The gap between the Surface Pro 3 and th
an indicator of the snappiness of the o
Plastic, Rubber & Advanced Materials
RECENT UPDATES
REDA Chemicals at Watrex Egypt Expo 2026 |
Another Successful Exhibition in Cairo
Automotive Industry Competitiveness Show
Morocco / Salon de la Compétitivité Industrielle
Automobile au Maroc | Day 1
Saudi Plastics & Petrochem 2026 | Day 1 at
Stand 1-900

☆ ☆ ☆ ☆ ☆ ☆ ☆

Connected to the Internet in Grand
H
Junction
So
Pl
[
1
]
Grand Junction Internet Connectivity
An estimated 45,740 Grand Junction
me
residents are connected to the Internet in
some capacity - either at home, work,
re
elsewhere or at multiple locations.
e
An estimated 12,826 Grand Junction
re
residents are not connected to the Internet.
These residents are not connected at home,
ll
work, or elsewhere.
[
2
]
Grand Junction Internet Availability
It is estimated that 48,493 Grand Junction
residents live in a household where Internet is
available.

☆ ☆ ☆ ☆ ☆ ☆ ☆

Work order >> Within the listing above, work out how many lines hold "Grand", and answer with that number only.

Answer >> 6